Test data: PIF benchmark dataset (benchmarks/dataset/) — 210 samples (100 benign + 110 injection) curated from real-world attacks.
Hyperparameters:
| Parameter | Value |
|---|---|
| Base model | distilbert-base-uncased |
| Max sequence length | 256 tokens |
| Epochs | 5 |
| Batch size | 16 |
| Learning rate | 2e-5 |
| Weight decay | 0.01 |
| Metric for best model | F1 score |
Output:
output/
├── best/ # Best model checkpoint (PyTorch)
│ ├── model.safetensors
│ ├── config.json
│ ├── tokenizer.json
│ └── ...
└── results/
├── metrics.json # Training & evaluation metrics
└── logs/ # TensorBoard-compatible logs
After training, export the model to ONNX with INT8 quantization:
python export_onnx.py [--model-dir ./output/best] [--output-dir ./output/onnx]This script:
- Exports the PyTorch model to ONNX format using Hugging Face Optimum
- Applies INT8 dynamic quantization (~50% size reduction)

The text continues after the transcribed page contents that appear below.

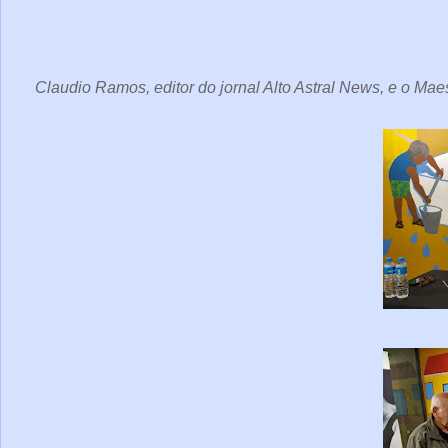
Claudio Ramos, editor do jornal Alto Astral News, e o M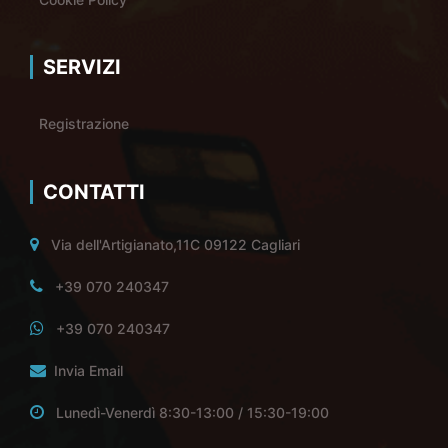
SERVIZI
Registrazione
CONTATTI
Via dell'Artigianato,11C 09122 Cagliari
+39 070 240347
+39 070 240347
Invia Email
Lunedì-Venerdì 8:30-13:00 / 15:30-19:00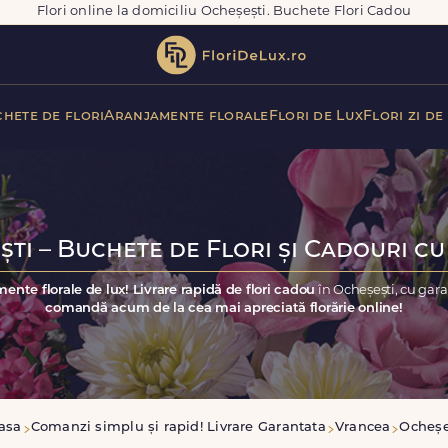
Flori online la domiciliu Ocheșești. Buchete Flori Cadou
hete de flori
Aranjamente florale
Flori de Lux
Flori zi de
ti – Buchete de Flori și Cadouri cu
ente florale de lux! Livrare rapidă de flori cadou
în Ocheșești, cu gar
comandă acum de la cea mai apreciată florărie online!
asa
Comanzi simplu și rapid! Livrare Garantata
Vrancea
Ocheșe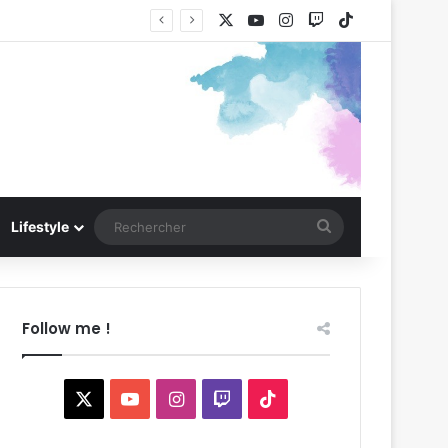
X
YouTube
Instagram
Twitch
TikTok
Rechercher
Lifestyle
Follow me !
X
YouTube
Instagram
Twitch
TikTok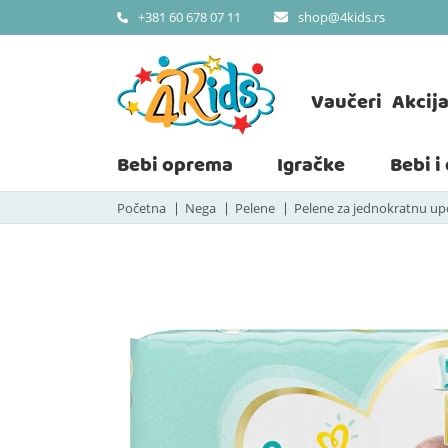
shop@4kids.rs
+381 60 678 07 11
Vaučeri
Akcij
Bebi oprema
Igračke
Bebi i
Početna
Nega
Pelene
Pelene za jednokratnu u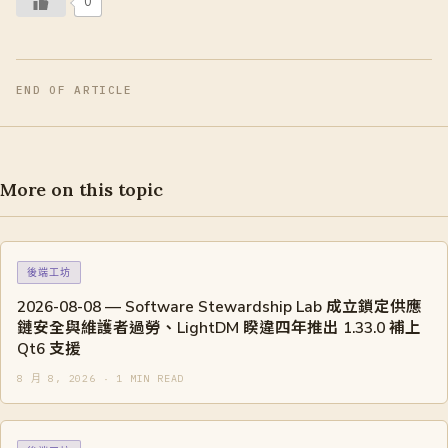
0
END OF ARTICLE
More on this topic
後端工坊
2026-08-08 — Software Stewardship Lab 成立鎖定供應
鏈安全與維護者過勞、LightDM 睽違四年推出 1.33.0 補上
Qt6 支援
8 月 8, 2026 · 1 MIN READ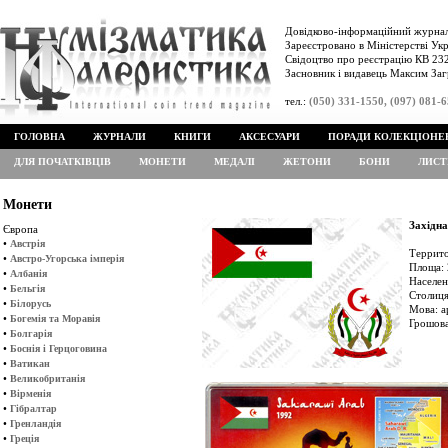
Довідково-інформаційний журнал
Зареєстровано в Міністерстві Укр
Свідоцтво про реєстрацію КВ 232
Засновник і видавець Максим Заг
тел.:
(050) 331-1550, (097) 081-
ГОЛОВНА
ЖУРНАЛИ
КНИГИ
АКСЕСУАРИ
ПОРАДИ КОЛЕКЦІОНЕ
ДЛЯ ПОЧАТКІВЦІВ
МОНЕТИ
МЕДАЛІ
ЖЕТОНИ
БОНИ
ЛИСТ
Монети
Західн
Європа
•
Австрія
Террито
•
Австро-Угорська імперія
Площа: 
•
Албанія
Населен
•
Бельгія
Столиця
•
Білорусь
Мова: а
•
Богемія та Моравія
Грошова
•
Болгарія
•
Боснія і Герцоговина
•
Ватикан
•
Великобританія
•
Вірменія
•
Гібралтар
•
Гренландія
•
Греція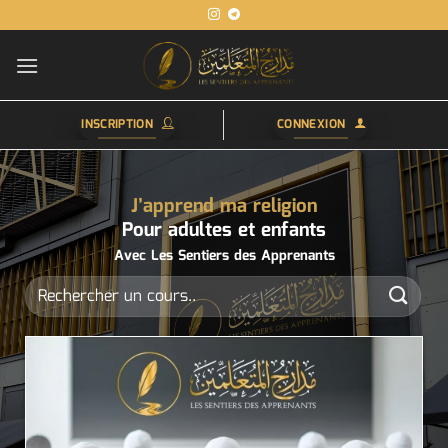
Passer
au
contenu
INSCRIPTION
CONNEXION
J’apprend ma religion
Pour adultes et enfants
Avec Les Sentiers des Apprenants
Recherche
pour :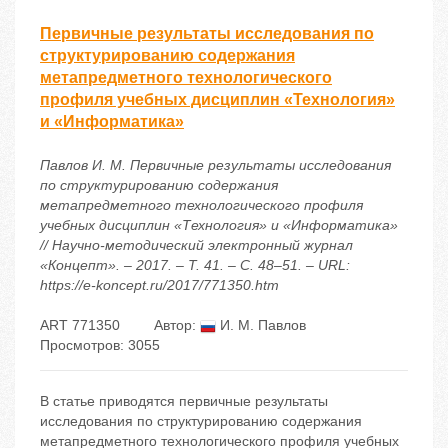
Первичные результаты исследования по
структурированию содержания
метапредметного технологического
профиля учебных дисциплин «Технология»
и «Информатика»
Павлов И. М. Первичные результаты исследования
по структурированию содержания
метапредметного технологического профиля
учебных дисциплин «Технология» и «Информатика»
// Научно-методический электронный журнал
«Концепт». – 2017. – Т. 41. – С. 48–51. – URL:
https://e-koncept.ru/2017/771350.htm
ART 771350
Автор:
И. М. Павлов
Просмотров: 3055
В статье приводятся первичные результаты
исследования по структурированию содержания
метапредметного технологического профиля учебных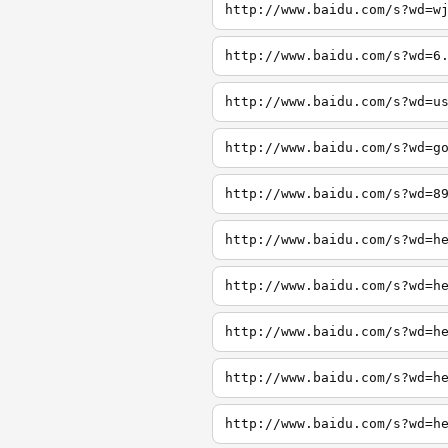
http://www.baidu.com/s?wd=w
http://www.baidu.com/s?wd=6
http://www.baidu.com/s?wd=u
http://www.baidu.com/s?wd=g
http://www.baidu.com/s?wd=8
http://www.baidu.com/s?wd=h
http://www.baidu.com/s?wd=h
http://www.baidu.com/s?wd=h
http://www.baidu.com/s?wd=h
http://www.baidu.com/s?wd=h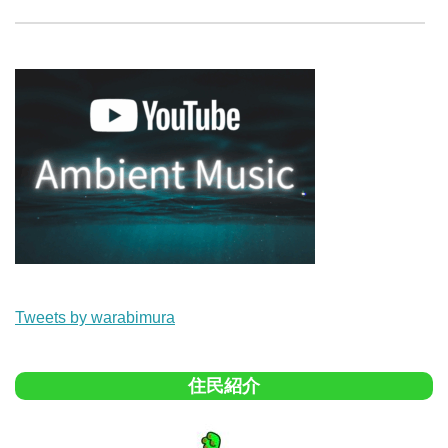
Tweets by warabimura
住民紹介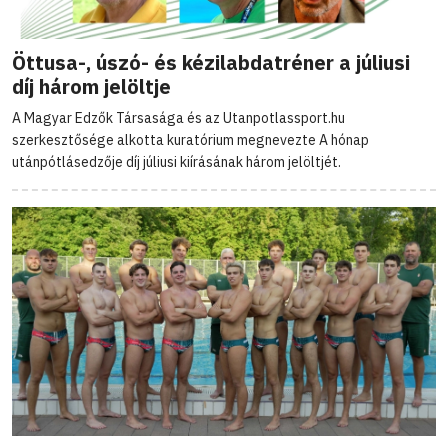
Öttusa-, úszó- és kézilabdatréner a júliusi
díj három jelöltje
A Magyar Edzők Társasága és az Utanpotlassport.hu
szerkesztősége alkotta kuratórium megnevezte A hónap
utánpótlásedzője díj júliusi kiírásának három jelöltjét.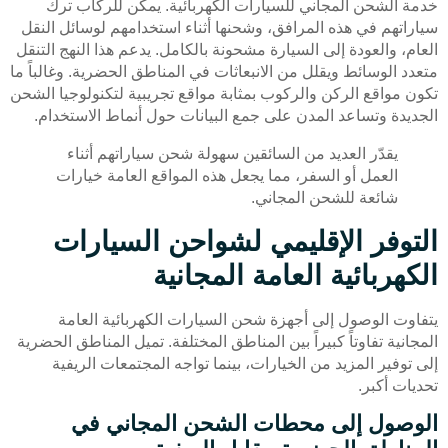
خدمة الشحن المجاني للسيارات الكهربائية. يمكن للركاب ترك
سياراتهم في هذه المرافق، وشحنها أثناء استخدامهم لوسائل النقل
العام، والعودة إلى السيارة مشحونة بالكامل. يدعم هذا النهج التنقل
متعدد الوسائط ويقلل من الانبعاثات في المناطق الحضرية. وغالباً ما
تكون مواقع الركن والركوب بمثابة مواقع تجريبية لتكنولوجيا الشحن
الجديدة وتساعد المدن على جمع البيانات حول أنماط الاستخدام.
يقدّر العديد من السائقين سهولة شحن سياراتهم أثناء
العمل أو السفر، مما يجعل هذه المواقع العامة خيارات
شائعة للشحن المجاني.
التوفر الإقليمي لشواحن السيارات
الكهربائية العامة المجانية
يتفاوت الوصول إلى أجهزة شحن السيارات الكهربائية العامة
المجانية تفاوتاً كبيراً بين المناطق المختلفة. تميل المناطق الحضرية
إلى توفير المزيد من الخيارات، بينما تواجه المجتمعات الريفية
تحديات أكبر.
الوصول إلى محطات الشحن المجاني في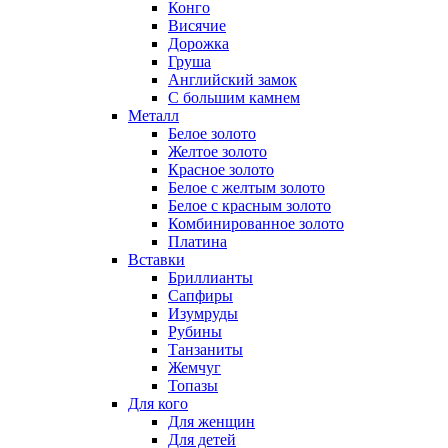
Конго
Висячие
Дорожка
Груша
Английский замок
С большим камнем
Металл
Белое золото
Желтое золото
Красное золото
Белое с желтым золото
Белое с красным золото
Комбинированное золото
Платина
Вставки
Бриллианты
Сапфиры
Изумруды
Рубины
Танзаниты
Жемчуг
Топазы
Для кого
Для женщин
Для детей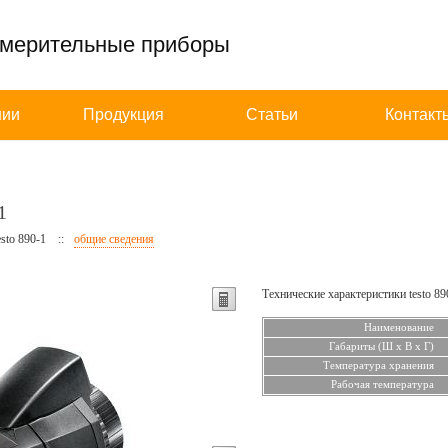
змерительные приборы
нии
Продукция
Статьи
Контакт
1
esto 890-1
::
общие сведения
Технические характеристики testo 89
Наименование
Габариты (Ш х В х Г)
Температура хранения
Рабочая температура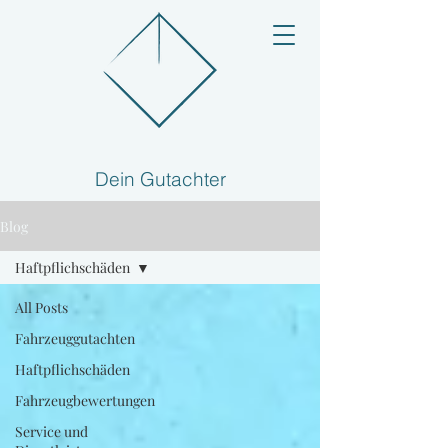
Dein Gutachter
Blog
Haftpflichschäden
All Posts
Fahrzeuggutachten
Haftpflichschäden
Fahrzeugbewertungen
Service und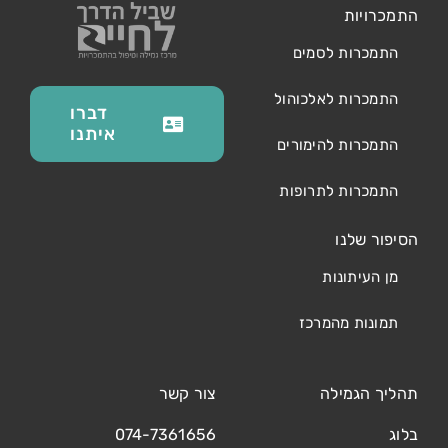
התמכרויות
התמכרות לסמים
התמכרות לאלכוהול
דברו
איתנו
התמכרות להימורים
התמכרות לתרופות
הסיפור שלנו
מן העיתונות
תמונות מהמרכז
תהליך הגמילה
צור קשר
בלוג
074-7361656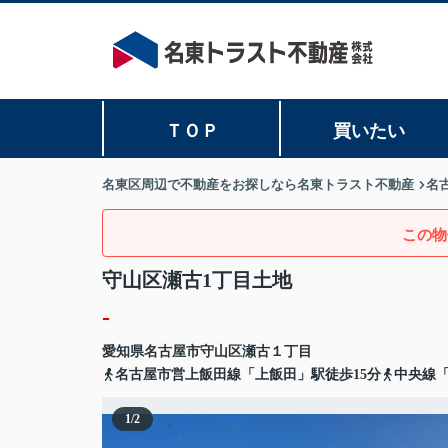
ＴＯＰ
買いたい
名東区周辺で不動産をお探しなら名東トラスト不動産
名
この物
守山区瀬古1丁目土地
-
愛知県
名古屋市守山区
瀬古
１丁目
名古屋市営上飯田線「上飯田」駅徒歩15分
中央線「
1
/
2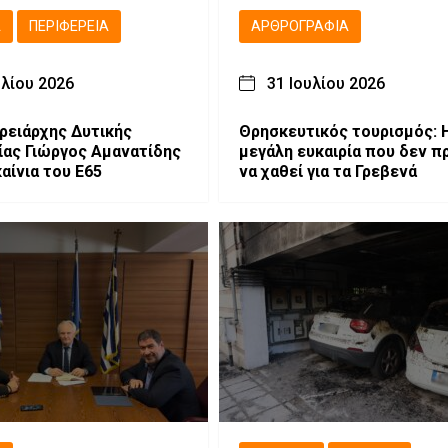
Ά
ΠΕΡΙΦΈΡΕΙΑ
ΑΡΘΡΟΓΡΑΦΊΑ
υλίου 2026
31 Ιουλίου 2026
ρειάρχης Δυτικής
Θρησκευτικός τουρισμός: 
ας Γιώργος Αμανατίδης
μεγάλη ευκαιρία που δεν π
καίνια του Ε65
να χαθεί για τα Γρεβενά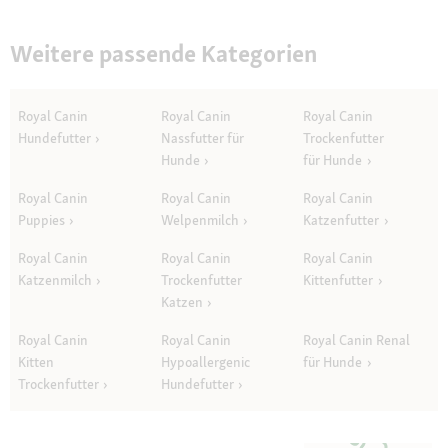
Weitere passende Kategorien
Royal Canin
Royal Canin
Royal Canin
Hundefutter
Nassfutter für
Trockenfutter
Hunde
für Hunde
Royal Canin
Royal Canin
Royal Canin
Puppies
Welpenmilch
Katzenfutter
Royal Canin
Royal Canin
Royal Canin
Katzenmilch
Trockenfutter
Kittenfutter
Katzen
Royal Canin
Royal Canin
Royal Canin Renal
Kitten
Hypoallergenic
für Hunde
Trockenfutter
Hundefutter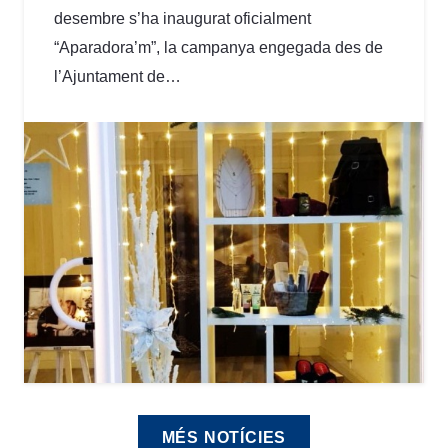
desembre s’ha inaugurat oficialment
“Aparadora’m”, la campanya engegada des de
l’Ajuntament de…
MÉS NOTÍCIES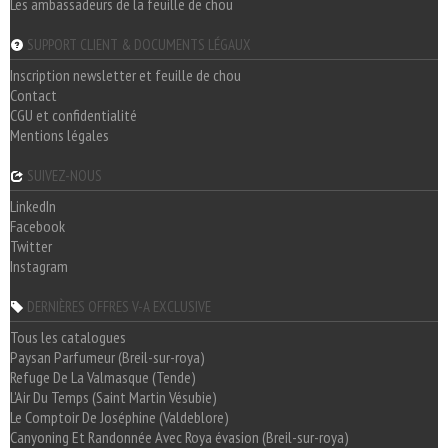
Les ambassadeurs de la feuille de chou
SUPPORT CLIENT & DOCUMENTS LÉGAUX
Inscription newsletter et feuille de chou
Contact
CGU et confidentialité
Mentions légales
SUIVEZ-NOUS
LinkedIn
Facebook
Twitter
Instagram
DERNIÈRES OFFRES V-A EXCLUSIVE
Tous les catalogues
Paysan Parfumeur (Breil-sur-roya)
Refuge De La Valmasque (Tende)
L'Air Du Temps (Saint Martin Vésubie)
Le Comptoir De Joséphine (Valdeblore)
Canyoning Et Randonnée Avec Roya évasion (Breil-sur-roya)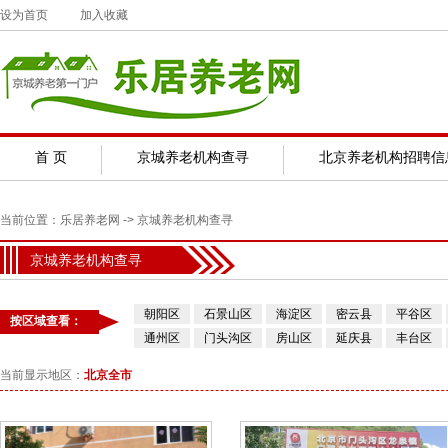
设为首页
加入收藏
首 页
京城养老机构查寻
北京养老机构招聘信
当前位置：
乐居养老网
-> 京城养老机构查寻
京城养老机构查寻
朝阳区
石景山区
海淀区
密云县
平谷区
按区域查看：
通州区
门头沟区
房山区
延庆县
丰台区
当前显示地区：
北京全市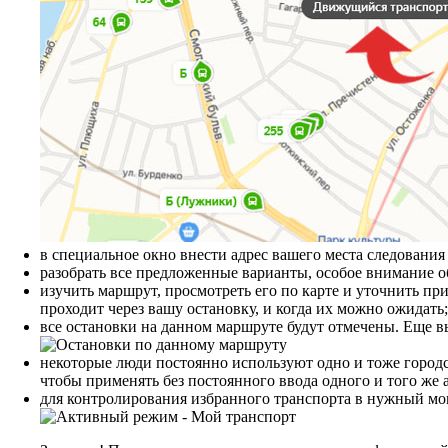
в специальное окно внести адрес вашего места следования 
разобрать все предложенные варианты, особое внимание о
изучить маршрут, просмотреть его по карте и уточнить пр
проходит через вашу остановку, и когда их можно ожидать
все остановки на данном маршруте будут отмечены. Еще в
некоторые люди постоянно используют одно и тоже городс
чтобы применять без постоянного ввода одного и того же 
для контролирования избранного транспорта в нужный мо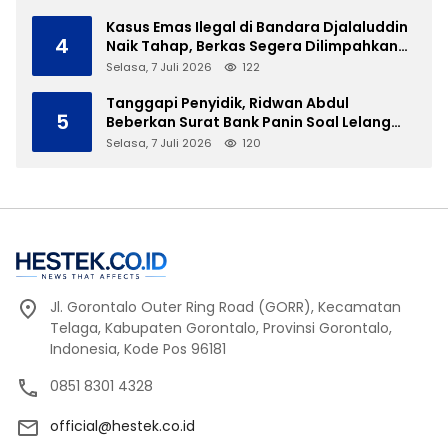
Kasus Emas Ilegal di Bandara Djalaluddin
4
Naik Tahap, Berkas Segera Dilimpahkan
ke JPU
Selasa, 7 Juli 2026
122
Tanggapi Penyidik, Ridwan Abdul
5
Beberkan Surat Bank Panin Soal Lelang
Aset Eks PLTD Isimu
Selasa, 7 Juli 2026
120
Jl. Gorontalo Outer Ring Road (GORR), Kecamatan
Telaga, Kabupaten Gorontalo, Provinsi Gorontalo,
Indonesia, Kode Pos 96181
0851 8301 4328
official@hestek.co.id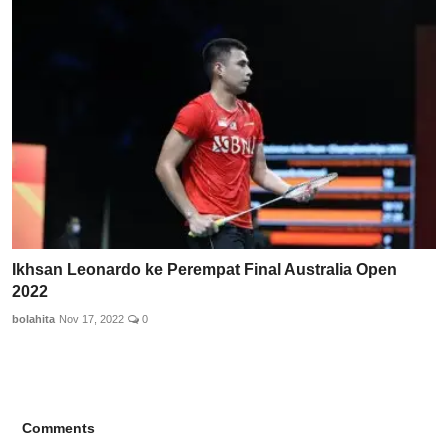
Ikhsan Leonardo ke Perempat Final Australia Open
2022
bolahita
Nov 17, 2022
0
Comments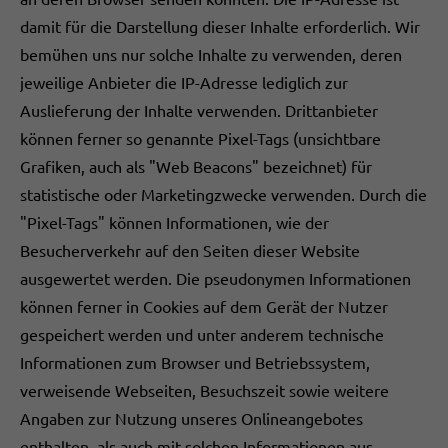
damit für die Darstellung dieser Inhalte erforderlich. Wir
bemühen uns nur solche Inhalte zu verwenden, deren
jeweilige Anbieter die IP-Adresse lediglich zur
Auslieferung der Inhalte verwenden. Drittanbieter
können ferner so genannte Pixel-Tags (unsichtbare
Grafiken, auch als "Web Beacons" bezeichnet) für
statistische oder Marketingzwecke verwenden. Durch die
"Pixel-Tags" können Informationen, wie der
Besucherverkehr auf den Seiten dieser Website
ausgewertet werden. Die pseudonymen Informationen
können ferner in Cookies auf dem Gerät der Nutzer
gespeichert werden und unter anderem technische
Informationen zum Browser und Betriebssystem,
verweisende Webseiten, Besuchszeit sowie weitere
Angaben zur Nutzung unseres Onlineangebotes
enthalten, als auch mit solchen Informationen aus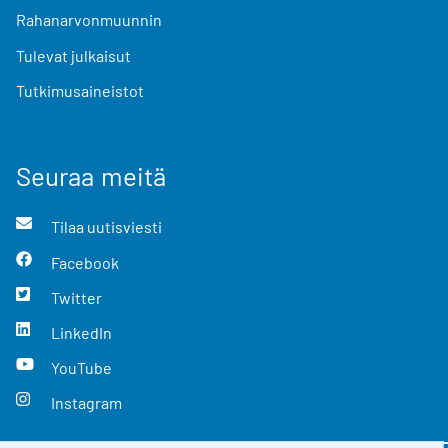
Rahanarvonmuunnin
Tulevat julkaisut
Tutkimusaineistot
Seuraa meitä
Tilaa uutisviesti
Facebook
Twitter
LinkedIn
YouTube
Instagram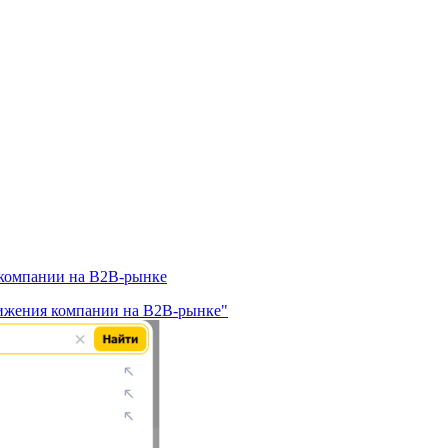
 компании на В2В-рынке
вижения компании на В2В-рынке"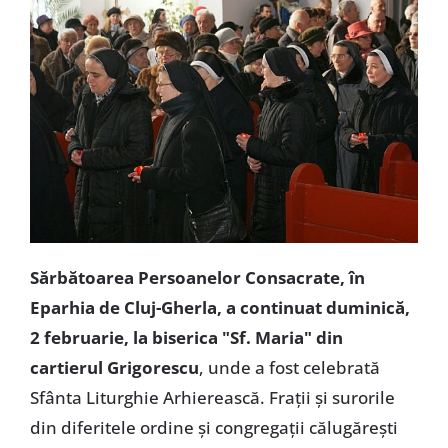
Sărbătoarea Persoanelor Consacrate, în
Eparhia de Cluj-Gherla, a continuat duminică,
2 februarie, la biserica "Sf. Maria" din
cartierul Grigorescu
, unde a fost celebrată
Sfânta Liturghie Arhierească. Fraţii şi surorile
din diferitele ordine şi congregaţii călugăreşti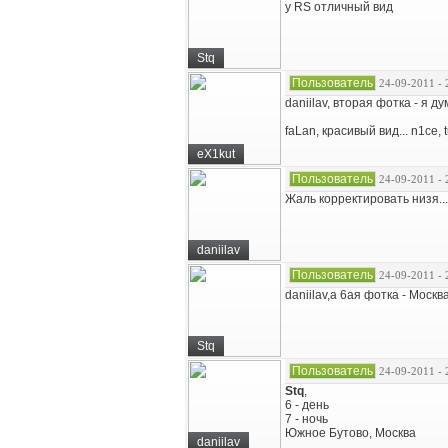
у RS отличный вид
Stq
Пользователь
24-09-2011 - 
daniilav, вторая фотка - я ду
faLan, красивый вид... n1ce,
eX1kut
Пользователь
24-09-2011 - 
Жаль корректировать низя... 
daniilav
Пользователь
24-09-2011 - 
daniilav,а 6ая фотка - Москв
Stq
Пользователь
24-09-2011 - 
Stq
,
6 - день
7 - ночь
Южное Бутово, Москва
daniilav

- Validates the exported model against test cases
Output:
output/onnx/
├── model.onnx # Full ONNX model (~130 MB)
└── quantized/
├── model_quantized.onnx # INT8 quantized (~65 MB)
├── config.json
├── tokenizer.json
└── tokenizer_config.json
Run standalone evaluation against the PIF benchmark dataset:
python evaluate.py [--model-dir ./output/onnx/quantized]Reports:
- Accuracy, F1, Precision, Recall
- Confusion matrix (TN, FP, FN, TP)
- Per-category detection rates (10 attack categories)
- False positive analysis
- Missed detection analysis
PIF targets: Detection rate ≥ 80%, False positive rate ≤ 10%.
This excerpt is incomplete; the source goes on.